(Extracted records)
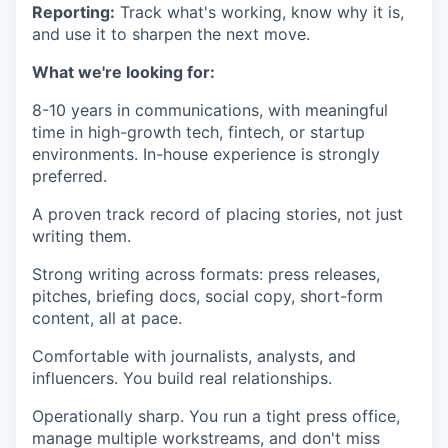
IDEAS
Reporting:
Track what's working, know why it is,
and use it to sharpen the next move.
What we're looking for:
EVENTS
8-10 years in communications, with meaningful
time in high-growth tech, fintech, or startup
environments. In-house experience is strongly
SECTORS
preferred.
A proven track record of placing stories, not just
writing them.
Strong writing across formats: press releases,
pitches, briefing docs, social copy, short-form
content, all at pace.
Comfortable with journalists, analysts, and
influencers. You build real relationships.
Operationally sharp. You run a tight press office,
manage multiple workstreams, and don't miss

WORK TO COMPLETE
Retype, without changes, the lines from the line holding "A proven track" to the end of the data, both ends included.

RESPONSE
A proven track record of placing stories, not just
writing them.
Strong writing across formats: press releases,
pitches, briefing docs, social copy, short-form
content, all at pace.
Comfortable with journalists, analysts, and
influencers. You build real relationships.
Operationally sharp. You run a tight press office,
manage multiple workstreams, and don't miss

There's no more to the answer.